* Exercise directions
Once the pictures are set aside, reproduce the entries below exactly.

Records from a collection:
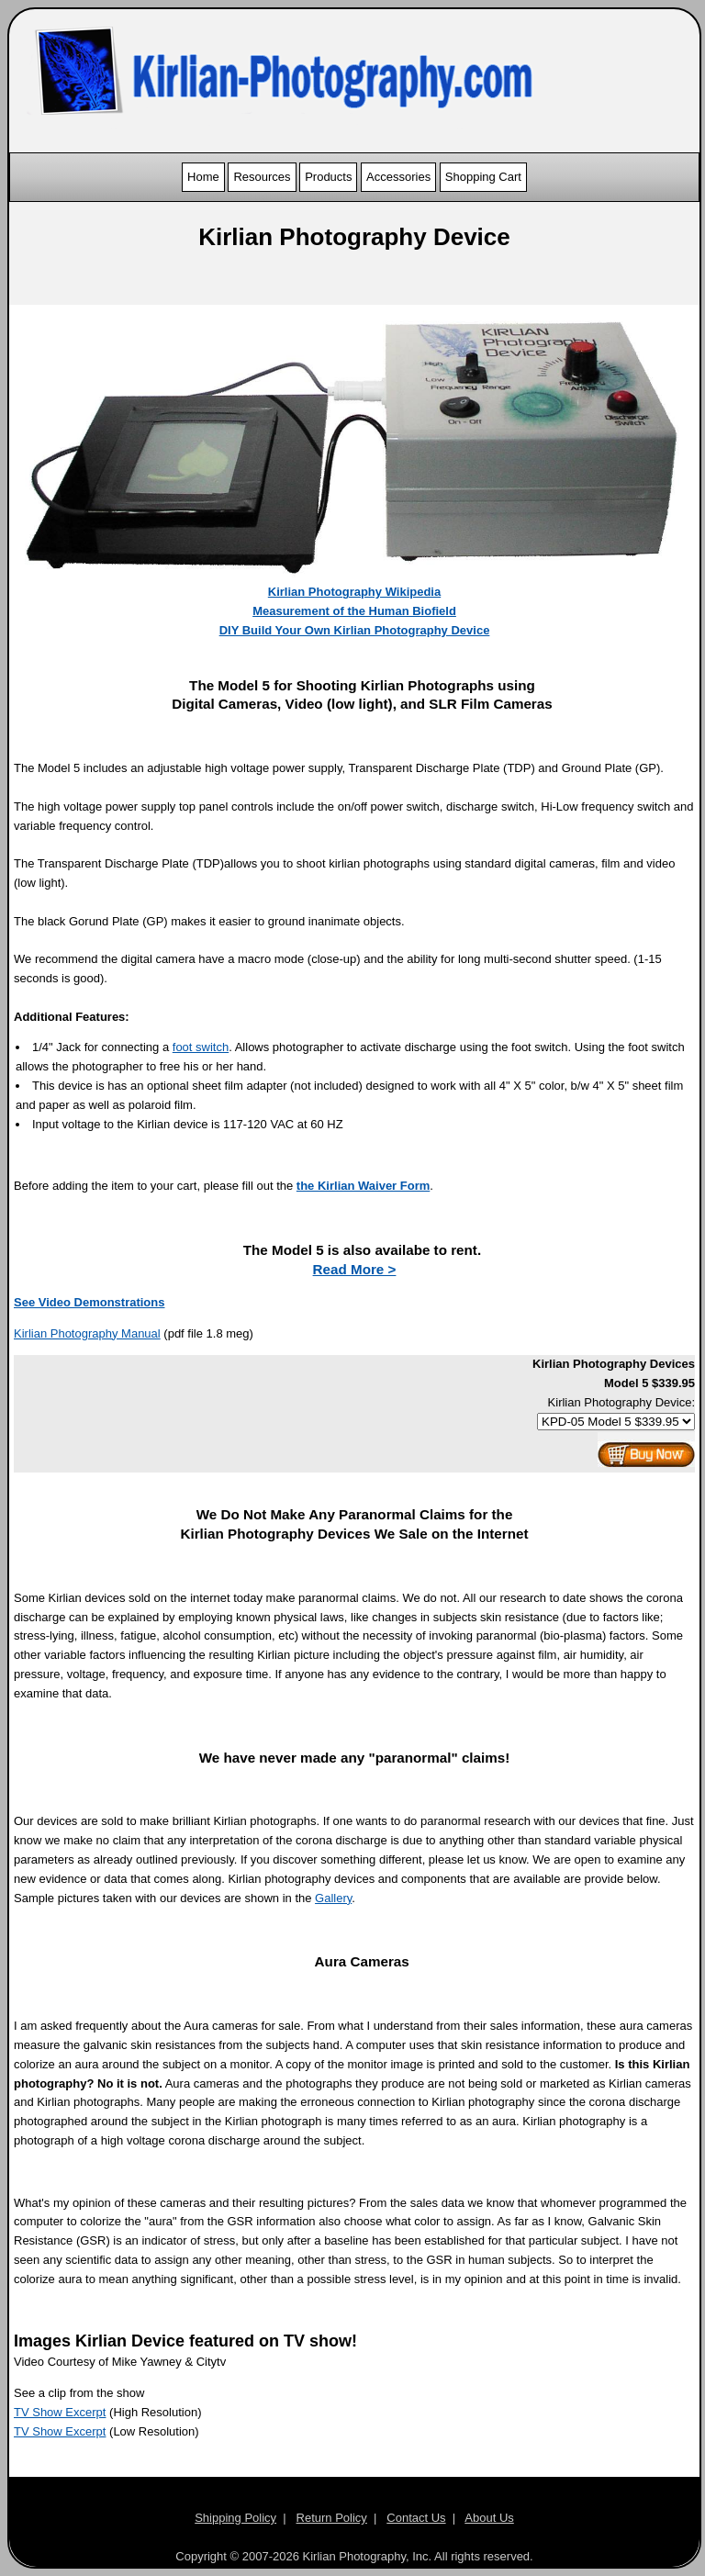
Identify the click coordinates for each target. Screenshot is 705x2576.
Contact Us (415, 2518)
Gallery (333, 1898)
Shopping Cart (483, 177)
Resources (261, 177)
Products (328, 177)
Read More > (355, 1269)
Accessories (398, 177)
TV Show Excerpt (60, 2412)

* Answer to this exercise
Identify the click coordinates for each target. Screenshot is 705x2576.
Contact Us (415, 2518)
Gallery (333, 1898)
Shopping Cart (483, 177)
Resources (261, 177)
Products (328, 177)
Read More > (355, 1269)
Accessories (398, 177)
TV Show Excerpt (60, 2412)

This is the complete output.